Design and Toy Example

The exsim function is split into two steps. The first step is the function exsim-prep which reads in a verilog design and compiles it into an AIGNET -- an optimized ``circuit'' representation built from AND and XOR gates and inverters supporting efficient simplification procedures([3]).

The second step of exsim is the function exsim-run which reads in a waveform for the design (from a VCD file) and initializes the data structures needed to iterate through the exsim-main-loop. As part of this initialization, inputs of the design are tagged as either :wave, :rand, or :free corresponding to input values tracking values from the input waveform, being generated randomly, or being left as free variables. In addition, certain signals are tagged as :fail which merely designates these signals as the properties we are checking -- namely that these fail signals never have a non-zero value after reset. A simple toy example in Figure 1 is provided for reference -- the default signal tagging function would tag free_in as the sole :free input and fail_out as the sole :fail signal to check.

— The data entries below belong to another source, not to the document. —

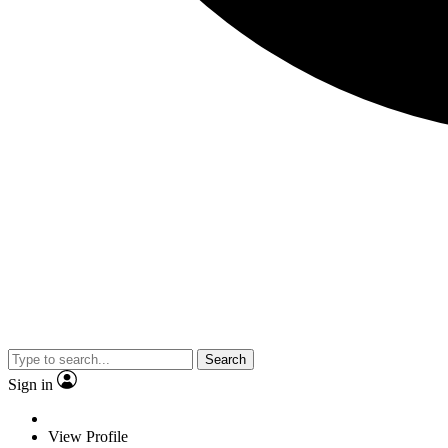
Search
Sign in
View Profile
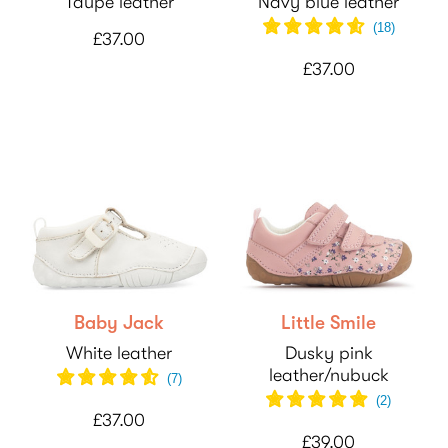
Taupe leather
Navy blue leather
(
18
)
£37.00
£37.00
Baby Jack
Little Smile
White leather
Dusky pink
leather/nubuck
(
7
)
(
2
)
£37.00
£39.00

The primary function of the exsim-main-loop is to update an incremental SAT instance([1]) such that the clauses in the SAT instance correspond to a check of :fail signals at certain clock cycles having the value of 1 relative to certain values of :free inputs on previous clock cycles. The main-loop iterates through a sequence of operations primarily comprised of :step-fail, :step-free, and :check-fails which respectively add clauses to SAT for the :fail at the next clock cycle, add unit clauses to SAT corresponding to an assignment to :free variables on an earlier clock cycle, and calling the SAT solver to check if any of the :fail signals could be 1 in the current context. The ``compiled'' AIGNET from exsim-prep allows for an efficient implementation of :step-free and :step-fail for larger designs.

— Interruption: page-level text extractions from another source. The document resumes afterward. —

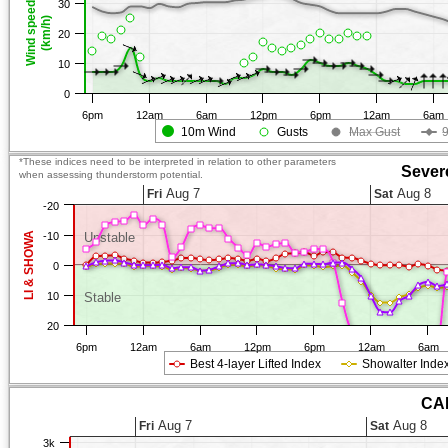
30
Wind speed
(km/h)
20
10
0
6pm
12am
6am
12pm
6pm
12am
6am
10m Wind
Gusts
Max Gust
*These indices need to be interpreted in relation to other parameters
Sever
when assessing thunderstorm potential.
Aug 7
Aug 8
Fri
Sat
-20
LI & SHOWA
-10
Unstable
0
10
Stable
20
6pm
12am
6am
12pm
6pm
12am
6am
Best 4-layer Lifted Index
Showalter Inde
CAP
Aug 7
Aug 8
Fri
Sat
3k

The choice of which step to take is heuristic and depends primarily on the current number of clauses in the database. In particular, :step-fail will add clauses to SAT while :step-free will reduce clauses in SAT and heuristics will choose when to perform each action depending on how extensively the user wishes to search for fails in a given instance. The default heuristic choice function (as well as several other functions defining default operation) can be overridden using ACL2's defattach feature([8]).

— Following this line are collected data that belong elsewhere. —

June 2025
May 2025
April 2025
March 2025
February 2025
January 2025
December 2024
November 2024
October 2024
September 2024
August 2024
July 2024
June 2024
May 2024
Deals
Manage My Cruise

Returning to our simple toy example from Figure 1. Let's assume that the input wave_op gets a value of 1 at every clock cycle from the input waves. After a sufficient number of :step-fails, this would reduce the check of fail_out being 1 to free_in having at least a single 1 in each bit position over 2 consecutive clocks, 3 clocks earlier.

The intent of the exsim toolkit is to provide the user the capability to control the SAT checks that are performed to optimize effective search capacity over runtime. This is primarily achieved by allowing the user to carefully specify which input variables should be :free (which reduces potential decision space during SAT along with increasing propagations) and when to either extend or reduce the current set of SAT clauses by inspecting the current number of active clauses. The additional benefit of incremental SAT is that the aggregate cost of successive searches is reduced by the sharing of learned reductions.

The exsim toolkit is a work in progress. Current development efforts afford better control over bindings of free variables and more intermediate targets for search (not just :fail signals). Related to these efforts, an earlier proof of ``correctness'' needs to be reworked to keep apace with the design changes. As a note on this ``proof'', the goal is to ensure that each :check-fails which returns UNSAT ensures no possible assignment for the free variables in the scope of the current check. This reduces to proving an invariant relating the current SAT clauses with the values of signals at certain clock cycles.